++++ Dataset entries

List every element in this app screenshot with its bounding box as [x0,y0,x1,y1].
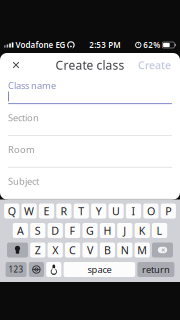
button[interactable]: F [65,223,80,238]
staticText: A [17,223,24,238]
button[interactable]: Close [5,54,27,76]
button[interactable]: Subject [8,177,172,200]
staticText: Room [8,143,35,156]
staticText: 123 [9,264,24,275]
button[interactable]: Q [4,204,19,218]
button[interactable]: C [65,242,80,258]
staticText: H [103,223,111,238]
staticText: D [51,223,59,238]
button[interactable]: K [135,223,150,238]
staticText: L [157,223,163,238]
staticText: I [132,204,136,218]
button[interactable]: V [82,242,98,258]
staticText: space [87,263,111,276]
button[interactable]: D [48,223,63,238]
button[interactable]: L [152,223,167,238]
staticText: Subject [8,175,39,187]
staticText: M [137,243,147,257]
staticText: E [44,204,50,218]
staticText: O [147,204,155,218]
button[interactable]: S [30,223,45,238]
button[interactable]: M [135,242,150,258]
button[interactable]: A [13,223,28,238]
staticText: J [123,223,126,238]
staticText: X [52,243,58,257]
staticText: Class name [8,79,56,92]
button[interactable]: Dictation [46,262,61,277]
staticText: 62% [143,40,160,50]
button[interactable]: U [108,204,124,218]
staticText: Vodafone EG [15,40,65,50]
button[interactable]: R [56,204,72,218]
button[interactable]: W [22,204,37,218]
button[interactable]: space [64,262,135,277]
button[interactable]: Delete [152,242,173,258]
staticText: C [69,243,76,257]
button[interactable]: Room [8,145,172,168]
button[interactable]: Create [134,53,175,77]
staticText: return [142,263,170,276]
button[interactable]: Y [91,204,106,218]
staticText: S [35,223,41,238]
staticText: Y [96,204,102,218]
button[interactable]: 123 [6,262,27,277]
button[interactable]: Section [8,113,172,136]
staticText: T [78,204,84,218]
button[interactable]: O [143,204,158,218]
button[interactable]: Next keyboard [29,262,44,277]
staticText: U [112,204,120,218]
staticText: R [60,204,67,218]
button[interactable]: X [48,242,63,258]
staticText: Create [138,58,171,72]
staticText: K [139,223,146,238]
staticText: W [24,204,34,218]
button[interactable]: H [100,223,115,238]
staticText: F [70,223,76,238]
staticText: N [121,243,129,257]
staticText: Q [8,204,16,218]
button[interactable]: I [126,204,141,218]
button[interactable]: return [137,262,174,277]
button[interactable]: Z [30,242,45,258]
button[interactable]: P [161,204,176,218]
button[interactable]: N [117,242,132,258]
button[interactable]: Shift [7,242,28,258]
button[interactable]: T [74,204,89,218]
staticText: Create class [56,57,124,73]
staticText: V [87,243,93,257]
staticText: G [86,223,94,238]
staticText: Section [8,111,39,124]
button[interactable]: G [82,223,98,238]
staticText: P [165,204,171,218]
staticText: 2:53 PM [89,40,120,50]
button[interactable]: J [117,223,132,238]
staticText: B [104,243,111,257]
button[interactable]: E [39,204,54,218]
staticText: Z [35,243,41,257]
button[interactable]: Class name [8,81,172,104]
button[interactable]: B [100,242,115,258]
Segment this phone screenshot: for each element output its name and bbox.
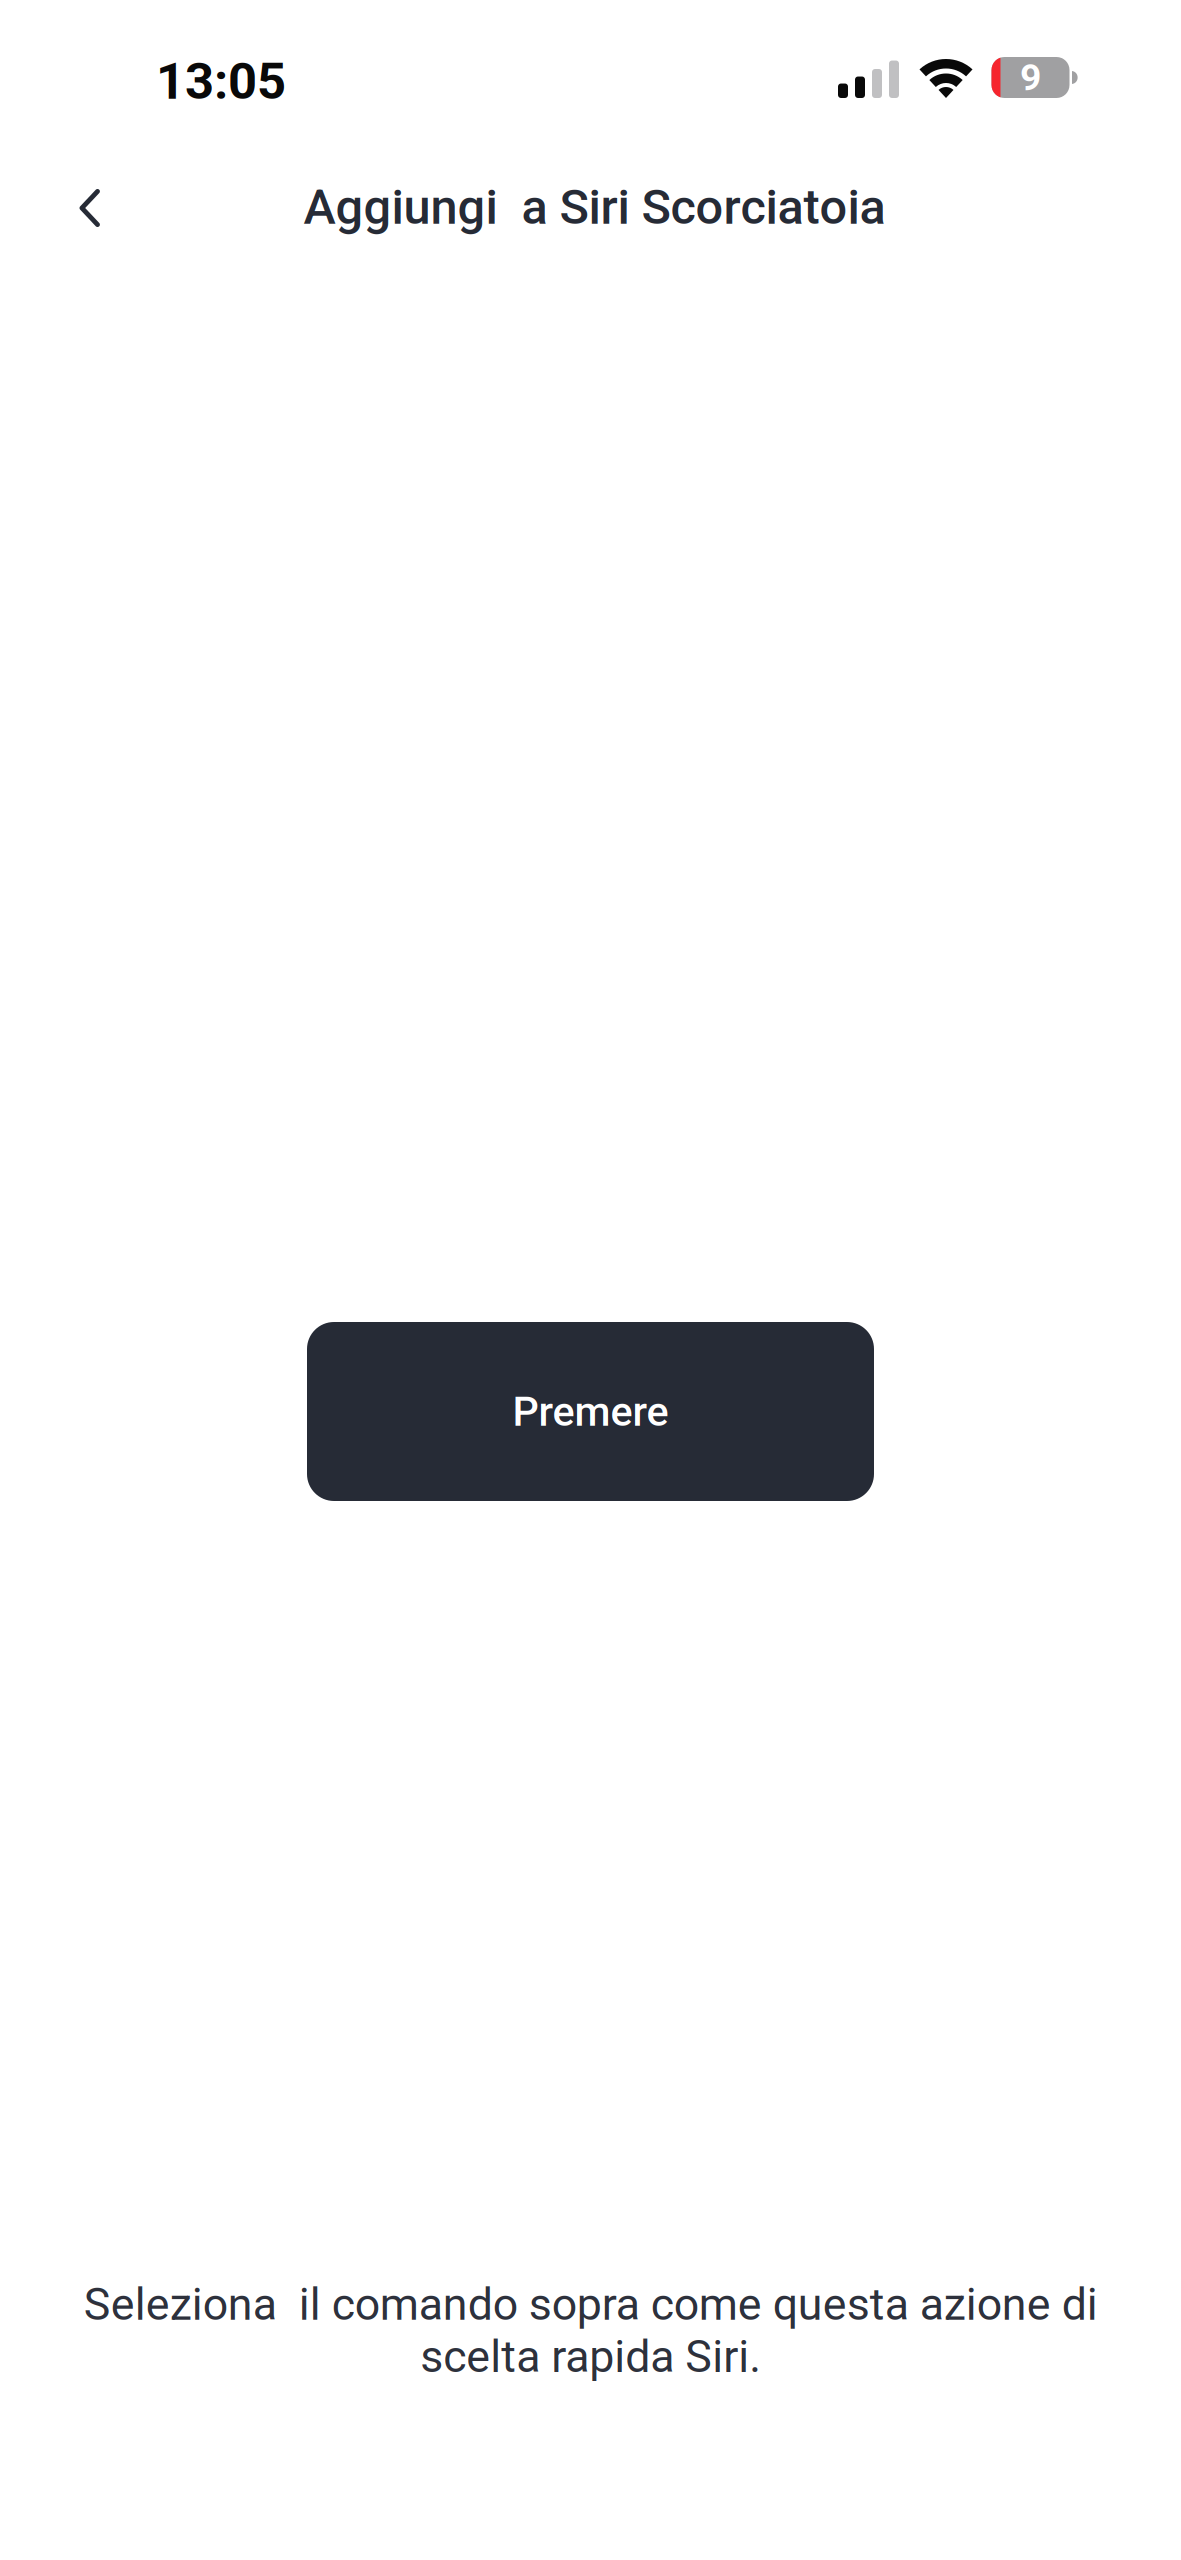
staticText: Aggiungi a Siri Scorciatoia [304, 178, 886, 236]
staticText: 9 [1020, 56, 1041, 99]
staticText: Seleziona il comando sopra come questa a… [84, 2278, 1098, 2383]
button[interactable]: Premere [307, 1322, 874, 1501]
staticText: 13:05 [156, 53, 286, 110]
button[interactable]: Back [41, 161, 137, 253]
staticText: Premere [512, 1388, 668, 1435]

++++++++
++++ Dataset entries

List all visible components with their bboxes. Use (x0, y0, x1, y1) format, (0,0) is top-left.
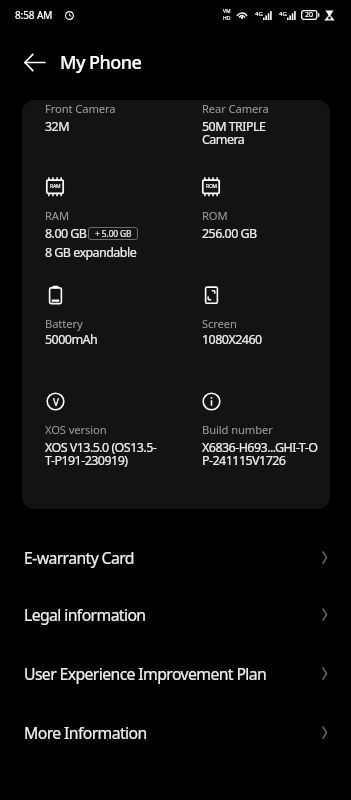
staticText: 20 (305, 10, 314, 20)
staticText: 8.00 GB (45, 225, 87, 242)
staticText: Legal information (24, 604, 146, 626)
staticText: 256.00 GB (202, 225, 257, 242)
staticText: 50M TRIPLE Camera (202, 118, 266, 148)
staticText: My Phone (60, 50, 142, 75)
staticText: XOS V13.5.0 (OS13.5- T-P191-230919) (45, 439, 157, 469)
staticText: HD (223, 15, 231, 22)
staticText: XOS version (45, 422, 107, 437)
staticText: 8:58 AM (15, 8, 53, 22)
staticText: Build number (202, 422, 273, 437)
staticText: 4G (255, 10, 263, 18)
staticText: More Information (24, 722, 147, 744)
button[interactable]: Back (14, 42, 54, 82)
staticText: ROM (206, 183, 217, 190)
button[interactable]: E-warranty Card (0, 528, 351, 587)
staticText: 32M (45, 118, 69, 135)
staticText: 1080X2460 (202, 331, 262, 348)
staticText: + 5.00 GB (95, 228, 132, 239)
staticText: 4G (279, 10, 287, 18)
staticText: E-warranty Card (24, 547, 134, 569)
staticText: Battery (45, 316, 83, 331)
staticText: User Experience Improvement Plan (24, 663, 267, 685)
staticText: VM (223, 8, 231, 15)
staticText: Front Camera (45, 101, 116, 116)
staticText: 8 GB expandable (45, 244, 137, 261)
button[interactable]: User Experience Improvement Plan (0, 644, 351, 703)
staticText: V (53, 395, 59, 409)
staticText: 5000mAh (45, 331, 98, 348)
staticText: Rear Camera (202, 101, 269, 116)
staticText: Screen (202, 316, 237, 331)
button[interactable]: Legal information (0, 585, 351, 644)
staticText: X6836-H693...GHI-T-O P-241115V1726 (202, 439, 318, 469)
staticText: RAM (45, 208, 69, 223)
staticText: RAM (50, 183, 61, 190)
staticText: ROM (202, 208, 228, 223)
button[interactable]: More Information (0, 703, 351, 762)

++++++++

Problem description: From the material above, return every line that contains "this".

Task result:
List every element in this app screenshot with its bounding box as [x0,y0,x1,y1].
Segment this phone screenshot: for each element output its name and bbox.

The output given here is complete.